Recently I was looking at the performance of a cluster and discovered the development team were performing a lot of count(*) queries on a specific table. This was easy to spot — it was a DataStax cluster and the queries were showing up in the node_slow_table.
The table collected daily orders at a location, something like this:
CREATE TABLE location_orders (
location_id int,
calculation_date date,
order_id int,
PRIMARY KEY ((location_id, calculation_date), order_id)
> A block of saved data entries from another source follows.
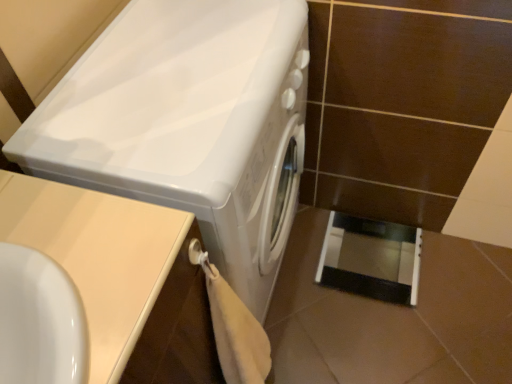 Question: Is beige laminate counter top at lower left not near black glossy screen door at lower right?

Choices:
 (A) yes
 (B) no

Answer: (A)

Question: Is beige laminate counter top at lower left not inside black glossy screen door at lower right?

Choices:
 (A) yes
 (B) no

Answer: (A)

Question: Considering the relative sizes of beige laminate counter top at lower left and black glossy screen door at lower right in the image provided, is beige laminate counter top at lower left wider than black glossy screen door at lower right?

Choices:
 (A) yes
 (B) no

Answer: (A)

Question: From the image's perspective, is beige laminate counter top at lower left above black glossy screen door at lower right?

Choices:
 (A) yes
 (B) no

Answer: (B)

Question: Is beige laminate counter top at lower left thinner than black glossy screen door at lower right?

Choices:
 (A) no
 (B) yes

Answer: (A)

Question: In the image, is black glossy screen door at lower right positioned in front of or behind beige laminate counter top at lower left?

Choices:
 (A) front
 (B) behind

Answer: (B)

Question: From a real-world perspective, is black glossy screen door at lower right above or below beige laminate counter top at lower left?

Choices:
 (A) below
 (B) above

Answer: (A)

Question: Based on their positions, is black glossy screen door at lower right located to the left or right of beige laminate counter top at lower left?

Choices:
 (A) left
 (B) right

Answer: (B)

Question: Is black glossy screen door at lower right spatially inside beige laminate counter top at lower left, or outside of it?

Choices:
 (A) outside
 (B) inside

Answer: (A)

Question: From a real-world perspective, is white glossy washing machine at center positioned above or below black glossy screen door at lower right?

Choices:
 (A) above
 (B) below

Answer: (A)

Question: Considering the positions of point (185, 19) and point (386, 251), is point (185, 19) closer or farther from the camera than point (386, 251)?

Choices:
 (A) farther
 (B) closer

Answer: (B)

Question: From the image's perspective, is white glossy washing machine at center above or below black glossy screen door at lower right?

Choices:
 (A) above
 (B) below

Answer: (A)

Question: Based on their positions, is white glossy washing machine at center located to the left or right of black glossy screen door at lower right?

Choices:
 (A) right
 (B) left

Answer: (B)

Question: In terms of size, does beige laminate counter top at lower left appear bigger or smaller than black glossy screen door at lower right?

Choices:
 (A) big
 (B) small

Answer: (A)

Question: From a real-world perspective, is beige laminate counter top at lower left physically located above or below black glossy screen door at lower right?

Choices:
 (A) below
 (B) above

Answer: (B) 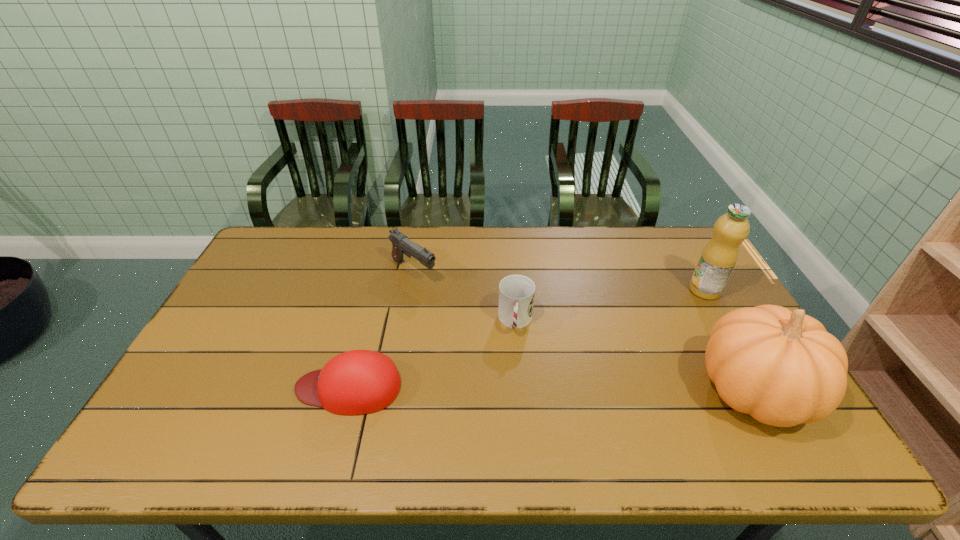 You are a GUI agent. You are given a task and a screenshot of the screen. Output one action in this format:
    pyautogui.click(x=<x>, y=<y>)
    Task: Click on the vacant area situated 0.160m on the side of the cup where the handle is located
    The image size is (960, 540).
    Given the screenshot: What is the action you would take?
    pyautogui.click(x=513, y=387)

You are a GUI agent. You are given a task and a screenshot of the screen. Output one action in this format:
    pyautogui.click(x=<x>, y=<y>)
    Task: Click on the vacant space located on the side of the cup where the handle is located
    
    Given the screenshot: What is the action you would take?
    pyautogui.click(x=511, y=421)

You are a GUI agent. You are given a task and a screenshot of the screen. Output one action in this format:
    pyautogui.click(x=<x>, y=<y>)
    Task: Click on the vacant space located 0.170m on the side of the cup where the handle is located
    
    Given the screenshot: What is the action you would take?
    point(513,390)

Identify the location of vacant space located 0.240m on the front label of the fruit juice. This screenshot has height=540, width=960. (644, 327).

Where is `free region located 0.280m on the front label of the fruit juice`? free region located 0.280m on the front label of the fruit juice is located at coordinates (635, 333).

This screenshot has height=540, width=960. In order to click on vacant space located on the front label of the fruit juice in this screenshot , I will do `click(684, 303)`.

Locate an element on the screen. The height and width of the screenshot is (540, 960). free space located 0.110m in the direction the gun is aimed is located at coordinates (453, 299).

What are the coordinates of `blank space located in the direction the gun is aimed` in the screenshot? It's located at (465, 307).

Image resolution: width=960 pixels, height=540 pixels. In order to click on vacant region located in the direction the gun is aimed in this screenshot , I will do [x=505, y=336].

The width and height of the screenshot is (960, 540). I want to click on object that is at the far edge, so click(401, 245). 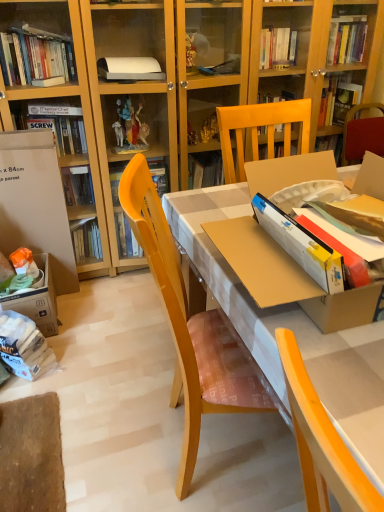 This screenshot has width=384, height=512. I want to click on white paper bag at lower left, so click(x=24, y=346).

In order to face matte yellow desk at center, should I rotate leftwards or rightwards?

Answer: To face it directly, rotate right by 1.926 degrees.

The image size is (384, 512). I want to click on white cardboard box at left, so click(x=35, y=203).

Which object is further away from the camera, white paper bag at lower left or matte yellow desk at center?

white paper bag at lower left is further from the camera.

From the image's perspective, who appears lower, white paper bag at lower left or matte yellow desk at center?

white paper bag at lower left.

From a real-world perspective, which object rests below the other?

white paper bag at lower left is physically lower.

Are white paper bag at lower left and matte yellow desk at center far apart?

That's not correct — white paper bag at lower left is a little close to matte yellow desk at center.

Based on the photo, who is shorter, matte yellow desk at center or white cardboard box at left?

white cardboard box at left is shorter.

Considering their positions, is matte yellow desk at center located in front of or behind white cardboard box at left?

In the image, matte yellow desk at center appears in front of white cardboard box at left.

Identify the location of desk on the right of white cardboard box at left. pos(288,328).

Is matte yellow desk at center facing away from white cardboard box at left?

matte yellow desk at center does not have its back to white cardboard box at left.

Are white cardboard box at left and white paper bag at lower left far apart?

No, white cardboard box at left is not far from white paper bag at lower left.

Locate an element on the screen. leftover positioned vertically above the white paper bag at lower left (from a real-world perspective) is located at coordinates (35, 203).

Is white cardboard box at left completely or partially outside of white paper bag at lower left?

white cardboard box at left is positioned outside white paper bag at lower left.

From the image's perspective, between white cardboard box at left and white paper bag at lower left, who is located below?

white paper bag at lower left appears lower in the image.

In the scene shown: How many degrees apart are the facing directions of matte yellow desk at center and white paper bag at lower left?

39.3 degrees.

Is matte yellow desk at center inside or outside of white paper bag at lower left?

matte yellow desk at center cannot be found inside white paper bag at lower left.

From the image's perspective, is matte yellow desk at center beneath white paper bag at lower left?

No.

Where is `desk in front of the white paper bag at lower left`? The image size is (384, 512). desk in front of the white paper bag at lower left is located at coordinates (288, 328).

Can you confirm if white paper bag at lower left is wider than white cardboard box at left?

Correct, the width of white paper bag at lower left exceeds that of white cardboard box at left.

From the image's perspective, is white paper bag at lower left over white cardboard box at left?

Incorrect, from the image's perspective, white paper bag at lower left is lower than white cardboard box at left.

Looking at the image, does white paper bag at lower left seem bigger or smaller compared to white cardboard box at left?

Considering their sizes, white paper bag at lower left takes up less space than white cardboard box at left.

Considering the relative sizes of white paper bag at lower left and white cardboard box at left in the image provided, is white paper bag at lower left shorter than white cardboard box at left?

Yes.

Looking at this image, considering their positions, is white cardboard box at left located in front of or behind matte yellow desk at center?

In the image, white cardboard box at left appears behind matte yellow desk at center.

Can you confirm if white cardboard box at left is bigger than matte yellow desk at center?

No.

Is white cardboard box at left to the right of matte yellow desk at center from the viewer's perspective?

No.

This screenshot has height=512, width=384. Find the location of `book lying below the matte yellow desk at center (from the image's perspective)`. book lying below the matte yellow desk at center (from the image's perspective) is located at coordinates (24, 346).

Find the location of `leftover located on the left of matte yellow desk at center`. leftover located on the left of matte yellow desk at center is located at coordinates (35, 203).

When comparing their distances from white paper bag at lower left, does matte yellow desk at center or white cardboard box at left seem closer?

white cardboard box at left lies closer to white paper bag at lower left than the other object.

When comparing their distances from matte yellow desk at center, does white paper bag at lower left or white cardboard box at left seem further?

white paper bag at lower left is further to matte yellow desk at center.

When comparing their distances from white cardboard box at left, does white paper bag at lower left or matte yellow desk at center seem closer?

Among the two, white paper bag at lower left is located nearer to white cardboard box at left.

When comparing their distances from white paper bag at lower left, does white cardboard box at left or matte yellow desk at center seem closer?

Based on the image, white cardboard box at left appears to be nearer to white paper bag at lower left.

Which object lies nearer to the anchor point white cardboard box at left, matte yellow desk at center or white paper bag at lower left?

The object closer to white cardboard box at left is white paper bag at lower left.

Based on their spatial positions, is white cardboard box at left or white paper bag at lower left further from matte yellow desk at center?

white paper bag at lower left lies further to matte yellow desk at center than the other object.

Image resolution: width=384 pixels, height=512 pixels. Find the location of `book positioned between matte yellow desk at center and white cardboard box at left from near to far`. book positioned between matte yellow desk at center and white cardboard box at left from near to far is located at coordinates (24, 346). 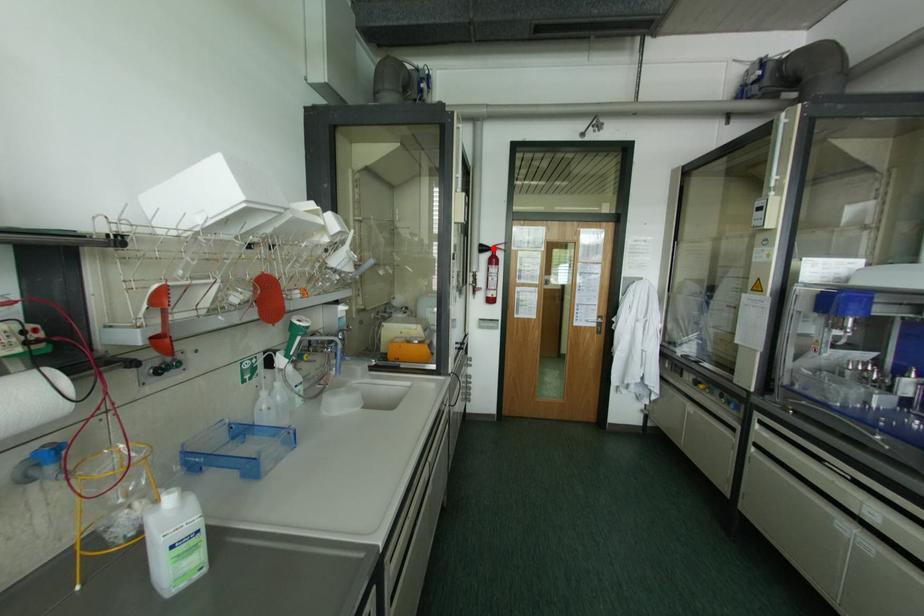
) WITH CLUSTERING ORDER BY (order_id ASC)
With queries like:
SELECT count(*) FROM location_orders
WHERE location_id = 1 AND calculation_date = '2019-03-29';
Even though this is “only” counting within one partition, there is no quick way for the node to count this data. Every clustered row within the partition needs to be loaded into memory to be counted. With up to 40,000 rows per partition and this query repeated across locations, it was causing significant heap pressure and too much time spent in garbage collection.
The team did not want to use Cassandra counters due to edge cases and accuracy concerns. So a new strategy was devised.
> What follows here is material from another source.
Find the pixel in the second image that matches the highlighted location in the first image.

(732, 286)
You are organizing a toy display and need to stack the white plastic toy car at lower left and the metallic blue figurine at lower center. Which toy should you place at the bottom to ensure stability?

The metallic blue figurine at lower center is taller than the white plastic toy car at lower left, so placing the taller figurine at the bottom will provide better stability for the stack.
The Solution: timeuuid as a Clustering Key
First, create a new table with a timeuuid column added as a clustering key:
CREATE TABLE location_orders2 (
location_id int,
calculation_date date,
timestamp timeuuid,
order_id int,
PRIMARY KEY ((location_id, calculation_date), timestamp, order_id)
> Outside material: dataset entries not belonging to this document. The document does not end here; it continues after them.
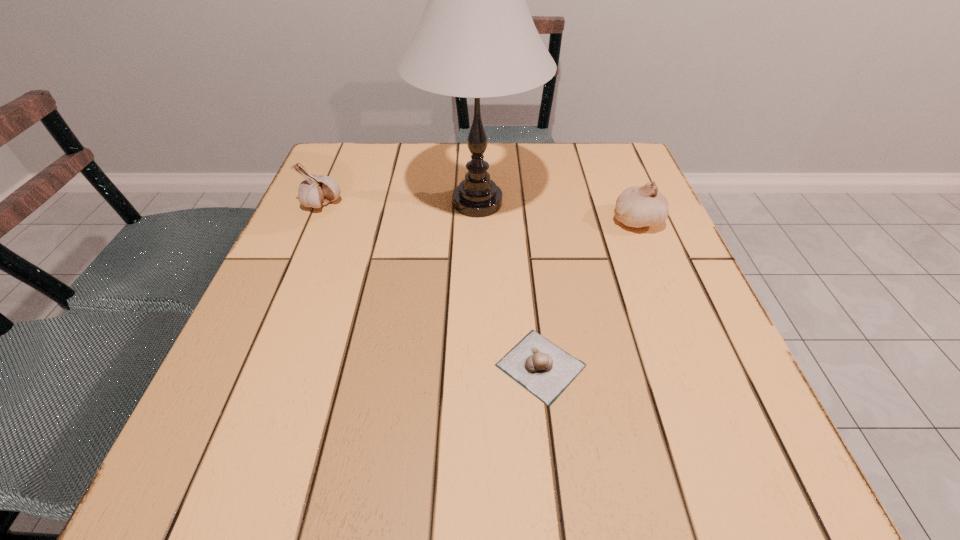 Locate an element on the screen. This screenshot has height=540, width=960. free space at the near right corner of the desktop is located at coordinates (698, 461).

Find the location of `vacant space in between the rightmost object and the shortest object`. vacant space in between the rightmost object and the shortest object is located at coordinates (588, 293).

Image resolution: width=960 pixels, height=540 pixels. What are the coordinates of `free area in between the tallest object and the rightmost garlic` in the screenshot? It's located at (557, 212).

Where is `vacant area between the rightmost object and the second garlic from left to right`? The height and width of the screenshot is (540, 960). vacant area between the rightmost object and the second garlic from left to right is located at coordinates (588, 293).

You are a GUI agent. You are given a task and a screenshot of the screen. Output one action in this format:
    pyautogui.click(x=<x>, y=<y>)
    Task: Click on the free space between the rightmost garlic and the lamp
    
    Given the screenshot: What is the action you would take?
    pyautogui.click(x=557, y=212)

At what (x,y) coordinates should I click in order to perform the action: click on vacant region between the rightmost garlic and the shortest garlic. Please return your answer as a coordinate pair (x, y). Looking at the image, I should click on (588, 293).

Where is `vacant area that lies between the rightmost object and the lamp`? The height and width of the screenshot is (540, 960). vacant area that lies between the rightmost object and the lamp is located at coordinates pos(557,212).

You are a GUI agent. You are given a task and a screenshot of the screen. Output one action in this format:
    pyautogui.click(x=<x>, y=<y>)
    Task: Click on the free space between the rightmost garlic and the second garlic from right to left
    This screenshot has width=960, height=540.
    Given the screenshot: What is the action you would take?
    pyautogui.click(x=588, y=293)

Find the location of a particular element. Image resolution: width=960 pixels, height=540 pixels. empty location between the second garlic from right to left and the lamp is located at coordinates (509, 284).

Find the location of a particular element. The height and width of the screenshot is (540, 960). free space between the tallest object and the leftmost object is located at coordinates (400, 203). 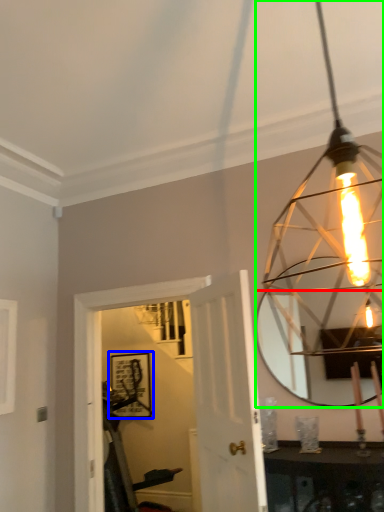 Question: Considering the real-world distances, which object is closest to mirror (highlighted by a red box)? picture frame (highlighted by a blue box) or lamp (highlighted by a green box).

Choices:
 (A) picture frame
 (B) lamp

Answer: (B) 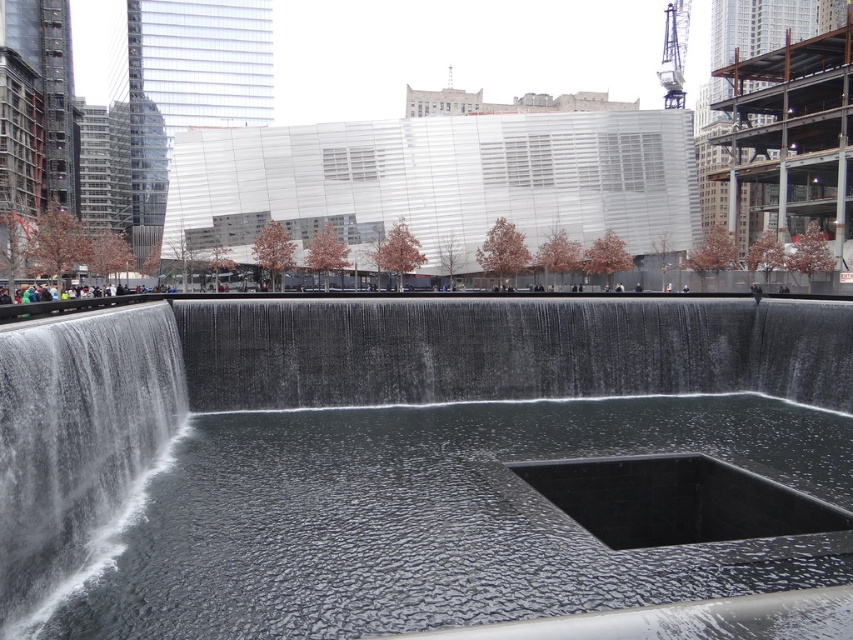 Question: Does clear water at center appear over white textured water at left?

Choices:
 (A) no
 (B) yes

Answer: (B)

Question: Where is black polished water at center located in relation to clear water at center in the image?

Choices:
 (A) right
 (B) left

Answer: (A)

Question: Which object is the farthest from the white textured water at left?

Choices:
 (A) clear water at center
 (B) black polished water at center

Answer: (A)

Question: Considering the relative positions of black polished water at center and clear water at center in the image provided, where is black polished water at center located with respect to clear water at center?

Choices:
 (A) right
 (B) left

Answer: (A)

Question: Based on their relative distances, which object is farther from the black polished water at center?

Choices:
 (A) white textured water at left
 (B) clear water at center

Answer: (A)

Question: Which of the following is the farthest from the observer?

Choices:
 (A) black polished water at center
 (B) white textured water at left
 (C) clear water at center

Answer: (C) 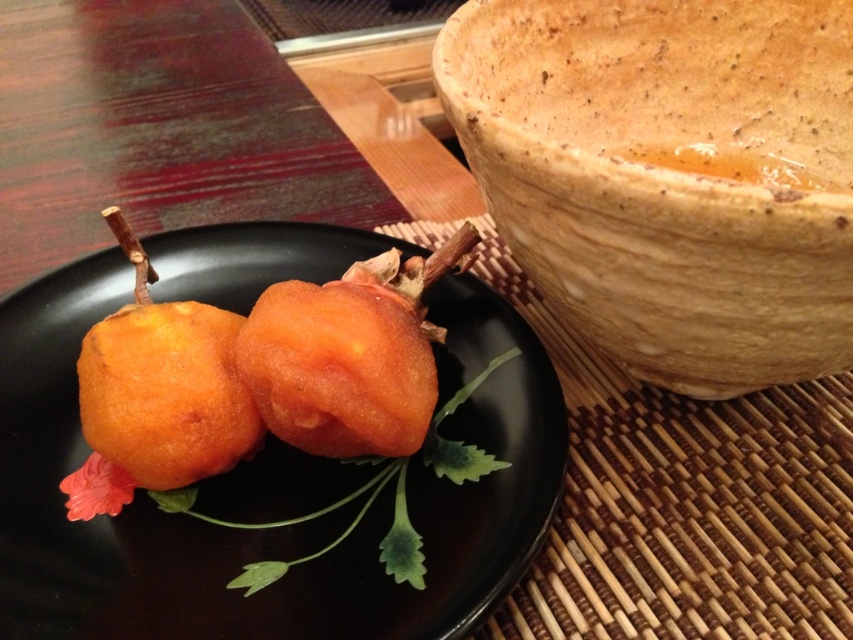 Does speckled clay bowl at upper right appear on the right side of orange matte/powdery fruit at center?

Correct, you'll find speckled clay bowl at upper right to the right of orange matte/powdery fruit at center.

Is speckled clay bowl at upper right behind orange matte/powdery fruit at center?

No, speckled clay bowl at upper right is closer to the viewer.

Does point (796, 145) lie in front of point (236, 472)?

No.

What are the coordinates of `speckled clay bowl at upper right` in the screenshot? It's located at (668, 173).

Measure the distance between point (627, 216) and camera.

Point (627, 216) and camera are 24.29 inches apart from each other.

Between speckled clay bowl at upper right and golden fried donut at center, which one has more height?

With more height is speckled clay bowl at upper right.

Does point (502, 132) lie in front of point (136, 476)?

Yes, point (502, 132) is in front of point (136, 476).

What are the coordinates of `speckled clay bowl at upper right` in the screenshot? It's located at (668, 173).

Can you confirm if orange matte/powdery fruit at center is shorter than orange matte fruit at center?

Incorrect, orange matte/powdery fruit at center's height does not fall short of orange matte fruit at center's.

The width and height of the screenshot is (853, 640). Describe the element at coordinates (271, 529) in the screenshot. I see `orange matte/powdery fruit at center` at that location.

What are the coordinates of `orange matte/powdery fruit at center` in the screenshot? It's located at coord(271,529).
) WITH CLUSTERING ORDER BY (timestamp ASC)
Adding a timeuuid timestamp ensures rows within a partition are stored in strict time insertion order:
INSERT INTO location_orders2 (location_id, calculation_date, timestamp, order_id)
VALUES (1, '2019-03-29', now(), 1);
INSERT INTO location_orders2 (location_id, calculation_date, timestamp, order_id)
VALUES (1, '2019-03-29', now(), 2);
Efficient Counting with Pagination
Now we can count more efficiently by only loading each record once, and paginating using the timestamp.
First, get the count and the latest timestamp:
SELECT count(*), max(timestamp) FROM location_orders2
WHERE location_id = 1 AND calculation_date = '2019-03-29';
count | system.max(timestamp)
-------+--------------------------------------
2 | 5f7bbc40-5240-11e9-96f8-6f39bc97f361
Then, for subsequent counts, only read rows inserted after that timestamp:
SELECT count(*), max(timestamp) FROM location_orders2
WHERE location_id = 1 AND calculation_date = '2019-03-29'
AND timestamp > 5f7bbc40-5240-11e9-96f8-6f39bc97f361;
This means each record is only loaded into memory once per count cycle, rather than on every count.
Persisting the Count with LWT
For a single process, the count and last timestamp could be stored in memory. But typically the count is required by multiple processes. In this case we store the running total back in Cassandra:
CREATE TABLE location_order_count (
location_id int,
calculation_date date,
last_timestamp timeuuid,
count int,
PRIMARY KEY ((location_id, calculation_date))
)
This table has no clustering key, so each insert overwrites the previous data. To prevent two processes overwriting each other’s work, use a Lightweight Transaction (LWT):
UPDATE location_order_count
SET last_timestamp = e3c60511-5244-11e9-96f8-6f39bc97f361, count = 4
WHERE location_id = 1 AND calculation_date = '2019-03-29'
IF last_timestamp = 8e7e1ea1-5242-11e9-96f8-6f39bc97f361;
[applied]
-----------
True
If another process had already updated the count, you’d get False returned along with the newer timestamp — at which point you can safely discard your update, since there’s already more recent data in the count table.
The complete workflow is:
- Read the current count and timestamp from
location_order_count - Count the number of records in
location_orders2since that timestamp - Store the new count and timestamp only if the old timestamp is still current (using LWT)
This structure efficiently performs a count by reading each record only once, reducing heap pressure, GC time, and CPU usage significantly.
In a future post I will look at deletion of stale data from these tables.